Les émissions de téléréalité "schwyzerdutsch" en Suisse allemande
Les émissions de téléréalité "schwyzerdutsch" en Suisse allemande / La Matinale / 4 min. / le 14 décembre 2022
Costumes traditionnels, mariages de rêve et juges "people"… Les émissions de téléréalité à la sauce schwyzerdütsch sont peu connues en Suisse romande. Que nous racontent ces programmes de télévision suisses alémaniques?

Sven et Vanessa, Gabriela et Chris, Rico et Flurina... Trois couples de cantons différents qui racontent l'histoire de leur amour pour convaincre et enthousiasmer un jury. L'un d'entre eux remportera 20'000 francs pour son mariage de rêve. C'est le concept de "Jaaa!
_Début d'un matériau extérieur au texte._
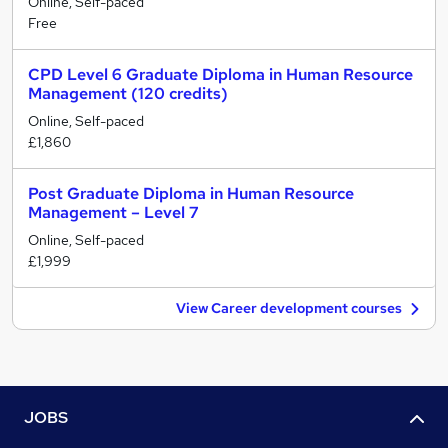
Online, Self-paced
Free
CPD Level 6 Graduate Diploma in Human Resource
Management (120 credits)
Online, Self-paced
£1,860
Post Graduate Diploma in Human Resource
Management – Level 7
Online, Self-paced
£1,999
View Career development courses
JOBS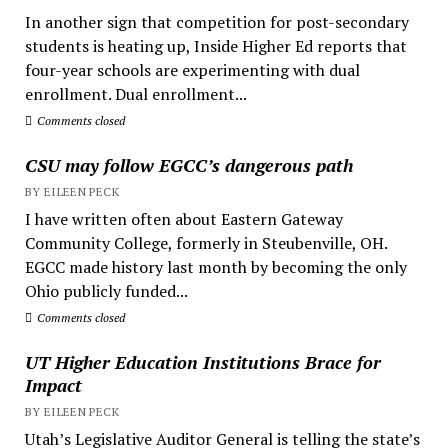
In another sign that competition for post-secondary
students is heating up, Inside Higher Ed reports that
four-year schools are experimenting with dual
enrollment. Dual enrollment...
Comments closed
CSU may follow EGCC’s dangerous path
BY EILEEN PECK
I have written often about Eastern Gateway
Community College, formerly in Steubenville, OH.
EGCC made history last month by becoming the only
Ohio publicly funded...
Comments closed
UT Higher Education Institutions Brace for
Impact
BY EILEEN PECK
Utah’s Legislative Auditor General is telling the state’s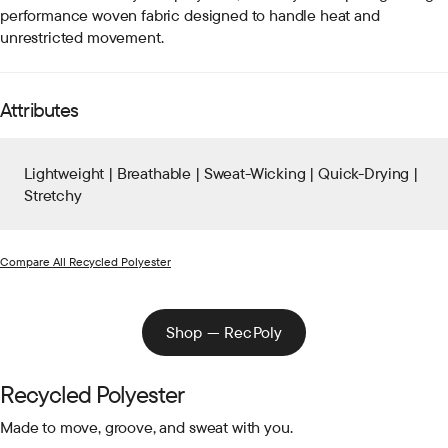
performance woven fabric designed to handle heat and
unrestricted movement.
Attributes
Lightweight | Breathable | Sweat-Wicking | Quick-Drying |
Stretchy
Compare All Recycled Polyester
Shop — RecPoly
Recycled Polyester
Made to move, groove, and sweat with you.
Die Sendung mit Herz". Un couple lesbien, deux couples hétérosexuels et, parmi le jury, la présentatrice Nicole Berchtold, le chanteur Stress et la drag queen zurichoise Paprika.

Autre ambiance du côté de la "Landfrauenküche", qui met en scène une compétition de cuisine entre paysannes en costume traditionnel, que les téléspectateurs et téléspectatrices retrouvent chez elles dans leur ferme avec leur famille.
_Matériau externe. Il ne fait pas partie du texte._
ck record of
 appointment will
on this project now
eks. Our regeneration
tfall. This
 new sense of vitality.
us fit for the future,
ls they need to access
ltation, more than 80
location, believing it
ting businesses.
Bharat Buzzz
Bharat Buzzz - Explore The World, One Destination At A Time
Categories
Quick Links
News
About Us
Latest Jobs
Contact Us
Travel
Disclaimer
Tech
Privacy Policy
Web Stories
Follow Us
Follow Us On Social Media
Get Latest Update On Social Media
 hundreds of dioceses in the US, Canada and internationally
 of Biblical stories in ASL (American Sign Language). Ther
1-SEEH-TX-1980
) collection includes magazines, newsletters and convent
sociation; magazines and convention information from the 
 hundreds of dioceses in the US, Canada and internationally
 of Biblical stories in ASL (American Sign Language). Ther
On est loin des émissions des télévisions privées, scénarisées et provocatrices comme "Le Bachelor" ou l'émission culte en Suisse alémanique "Jung, wild und sexy", où des jeunes font la fête, flirtent et se battent sur une île chypriote.

Reflet de la réalité alémanique

La téléréalité du service public alémanique raconte une Suisse qui oscille entre folklore et modernité, avec comme ingrédients régionalisme et diversité, où femme paysanne moderne et drag queen figurent au casting.

La SRF parle d’émissions de divertissement. Avec une volonté: refléter la réalité de la Suisse alémanique.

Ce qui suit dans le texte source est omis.